I had to laugh at that one, not because it was so humorous to hear him say, but because it was so fucking true.  You see, since I've been off the drugs and not drinking I've been more horny than a goddamn teenager.  Anyone who tries to tell you that smoking weed constantly does not kill your sex drive is either stupid or a liar.  I feel like I am fucking sixteen all over again, Christ I've had more erotic dreams in the past three weeks than I think I've had in my entire life.

Now you might be sitting there asking yourself, "Well what's the big deal, just go out and get fucked."  Therein lies the problem, I'm on the rebound. 

Since I'm back in Milwaukee and single, you could say I've ran into a few girls I used to know when I wasn't single and...well you can put two and two together.  Or can you?  See the trouble is that I've been turning them all down, I haven't had a wet dick since New York.  Now I bet you're really confused aren't you?  Well let me spell it out for you.  I can't afford to jeopardize my clean time or my life with sex. 

If you've been reading this for long enough you'll know I used to have a little segment called, "Story Time."  Sure it was fun to sit and write up all those old stories of fucking girls I really didn't care about, but there was one problem with each one.  After my dick went off, I felt like shit.  I am one of those guys you might call a "romantic."  I have a hard time fucking a girl I don't care about because I always feel like I'm using her for sex, regardless of whether or not she was using me too.  Right now I don't need to be out fucking girls I don't give a shit about because after a while I'm going to start feeling like dick about myself.  When I feel like that I want to get high or drunk.  If I do that, Lord only knows what will happen next.  I seem to remember being quite good at going on self-destructive benders when I was down on myself.  We don't need that happening again.

There is a second reason I can't get into bed, and it is far more dangerous than the first.  If I catch feelings, I'm in big fucking trouble.  As much as I dislike admitting it, I am extremely vulnerable right now.  I have had my heart ripped out of my chest in such a manner that it has completely redefined my understanding of pain.  Before last month I didn't think it was possible to experience the level of sheer agony that I felt after being dropped like 8:30 am Philosophy class.  I am in full rebuilding mode, standing in the middle of the reconstruction site that was my heart.  I cannot bear to have the progress I've so rapidly made come crashing down.  If it did I could very easily find myself at the bottom of a bottle or staring at the point of a needle again.  It's just that fucking simple.

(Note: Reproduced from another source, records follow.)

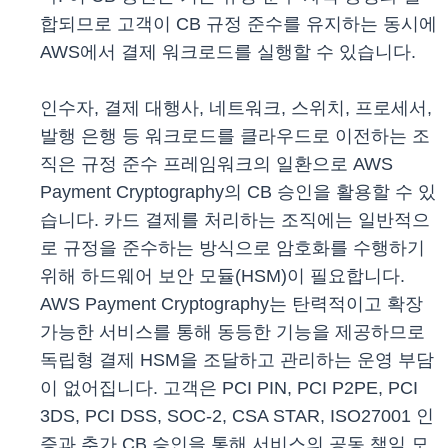
합되므로 고객이 CB 규정 준수를 유지하는 동시에
AWS에서 결제 워크로드를 실행할 수 있습니다.
인수자, 결제 대행사, 네트워크, 스위치, 프로세서,
발행 은행 등 워크로드를 클라우드로 이전하는 조
직은 규정 준수 프레임워크의 일환으로 AWS
Payment Cryptography의 CB 승인을 활용할 수 있
습니다. 카드 결제를 처리하는 조직에는 일반적으
로 규정을 준수하는 방식으로 암호화를 수행하기
위해 하드웨어 보안 모듈(HSM)이 필요합니다.
AWS Payment Cryptography는 탄력적이고 확장
가능한 서비스를 통해 동등한 기능을 제공하므로
독립형 결제 HSM을 조달하고 관리하는 운영 부담
이 없어집니다. 고객은 PCI PIN, PCI P2PE, PCI
3DS, PCI DSS, SOC-2, CSA STAR, ISO27001 인
증과 추가 CB 승인을 통해 서비스의 공동 책임 모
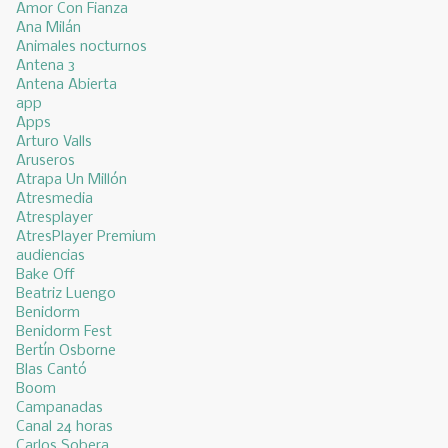
Amor Con Fianza
Ana Milán
Animales nocturnos
Antena 3
Antena Abierta
app
Apps
Arturo Valls
Aruseros
Atrapa Un Millón
Atresmedia
Atresplayer
AtresPlayer Premium
audiencias
Bake Off
Beatriz Luengo
Benidorm
Benidorm Fest
Bertín Osborne
Blas Cantó
Boom
Campanadas
Canal 24 horas
Carlos Sobera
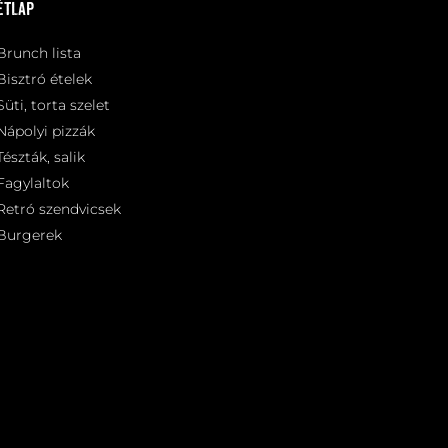
Étlap
Brunch lista
Bisztró ételek
Süti, torta szelet
Nápolyi pizzák
Tészták, salik
Fagylaltok
Retró szendvicsek
Burgerek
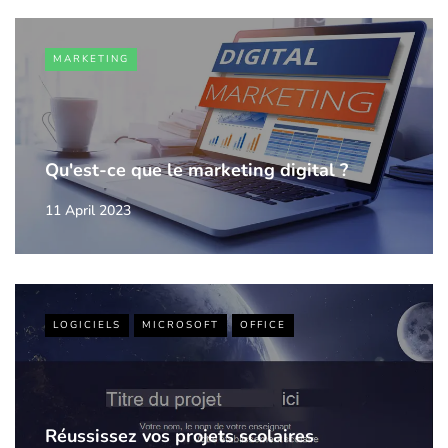
MARKETING
Qu'est-ce que le marketing digital ?
11 April 2023
LOGICIELS
MICROSOFT
OFFICE
Réussissez vos projets scolaires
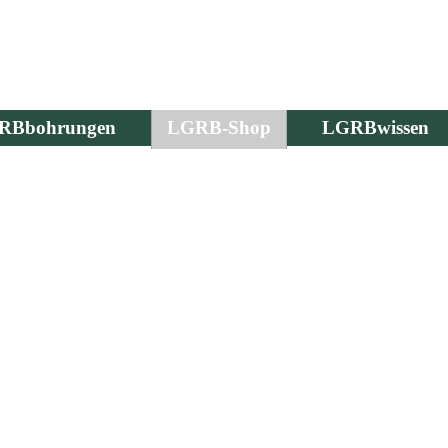
RBbohrungen
LGRB-Shop
LGRBwissen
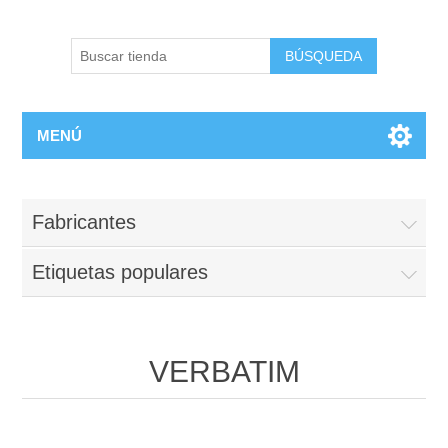
BÚSQUEDA
MENÚ
Fabricantes
Etiquetas populares
VERBATIM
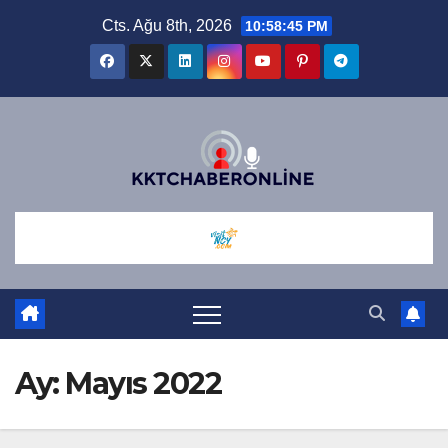
Skip
Cts. Ağu 8th, 2026
10:58:47 PM
to
content
Ay:
Mayıs 2022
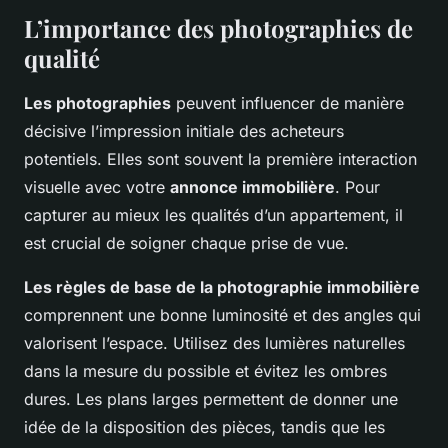
L’importance des photographies de
qualité
Les photographies
peuvent influencer de manière
décisive l’impression initiale des acheteurs
potentiels. Elles sont souvent la première interaction
visuelle avec votre
annonce immobilière
. Pour
capturer au mieux les qualités d’un appartement, il
est crucial de soigner chaque prise de vue.
Les règles de base de la photographie immobilière
comprennent une bonne luminosité et des angles qui
valorisent l’espace. Utilisez des lumières naturelles
dans la mesure du possible et évitez les ombres
dures. Les plans larges permettent de donner une
idée de la disposition des pièces, tandis que les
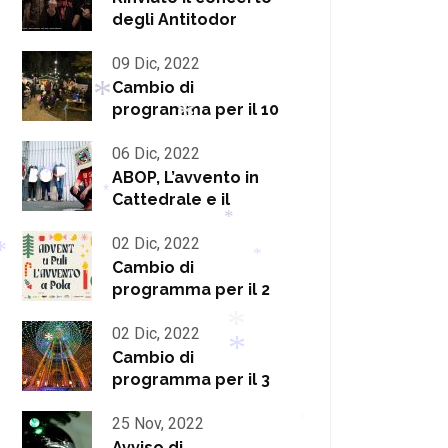
degli Antitodor
*
09 Dic, 2022
Cambio di
programma per il 10
06 Dic, 2022
*
ABOP, L’avvento in
Cattedrale e il
*
02 Dic, 2022
*
*
*
Cambio di
programma per il 2
*
*
02 Dic, 2022
*
Cambio di
programma per il 3
*
25 Nov, 2022
Avviso di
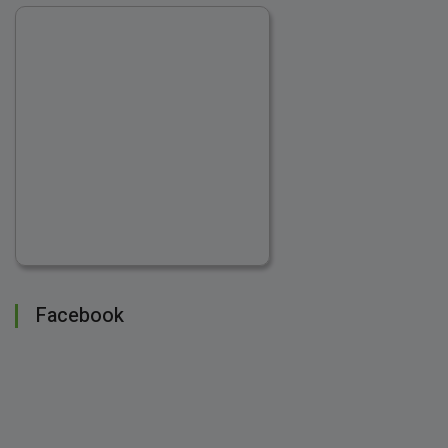
Facebook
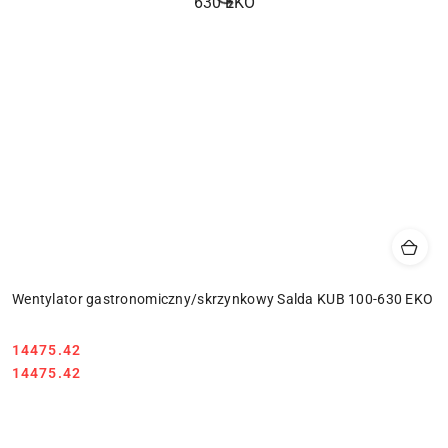
Wentylator gastronomiczny/skrzynkowy Salda KUB 100-630 EKO
14475.42
Cena:
Cena:
14475.42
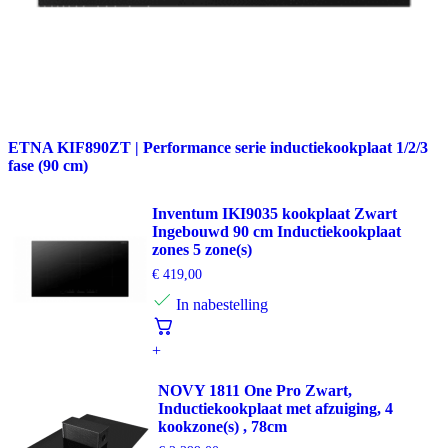
ETNA KIF890ZT | Performance serie inductiekookplaat 1/2/3
fase (90 cm)
Inventum IKI9035 kookplaat Zwart
Ingebouwd 90 cm Inductiekookplaat
zones 5 zone(s)
€
419,00
In nabestelling
+
NOVY 1811 One Pro Zwart,
Inductiekookplaat met afzuiging, 4
kookzone(s) , 78cm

I'm like a raw egg right now; one little crack and my guts will come pouring out.  I need a bit more time in the pot before I am hard-boiled enough to withstand a bit of a drop.  So if I find my cock wrapped nicely inside some pretty lady somewhere sometime soon and I happen to get feelings for, her who the hell knows where I'll end up.  I might end up with my future wife, but I could just as easily end up with the woman who will RE redefine pain for me.  I sure as hell don't need that because I am so fucking fragile you might as well put a stamp on my forehead. 

So let's get back to my dick, shall we?  I've decided it best to put a little sentence on my little friend, one year.  I figure it will take me at least one year to get my shit fully together and be at the point where I can put my heart back at risk.  Who actually knows if I'll actually make it that long, honestly I'm surprised I've made it this long, but the point still remains.  I am too vulnerable right now to risk having my heart broken again.  If it does I will most likely end up doing a back flip straight off the deep end.

Unfortunately, or maybe fortunately, I am built with a heart that falls in love easily.  I figure the quickest way for that to happen is to be out getting laid, I might just end up sticking my dick into a razor wire trap.  I am just not strong enough right now to be out there hanging that fucking thing in the air and waiting to see what lands on it.  I just can't take that risk.  I have to put myself and my recovery first at all costs.  Let's not bullshit each other here, my addictions came quite close to killing me.  Too fucking close for my liking, at the very least they helped destroy a life I had worked so goddamn  hard to build.  I simply cannot afford to put my new work at risk.  God only knows what will happen. 

So there you have it, no pussy.  I'm not gonna lie, it really sucks.  I mean it really fucking sucks, but this is the position I have put myself in.  I've made my bed and now I've got to lie in it.  Alone.  At least for now.

Now if you'll excuse me, I have a date with my right hand.  Have a nice night.

Monday, October 10, 2011

Burn

I started a big ass fire today in my parent's backyard, big enough at one point to singe my mom's rose bushes nearly fifteen feet away.  They both watched me out the window as I fed the fire more and more fuel.  When I ran out I stood there watching until my dad walked around the house carrying a handful of wood.

"Figured you could use some more," he said as he went to set it down on the gravel skirt around the fire pit.  "Maybe you should toss a couple on too," I suggested.  He threw more than a few in, we were both burning for the same reason.  When the fire got big enough I began to throw things into it other than wood.  Pictures, cards, books, a hat and some tee-shirts.  You see I was not setting any ordinary fire, this was a funeral pyre.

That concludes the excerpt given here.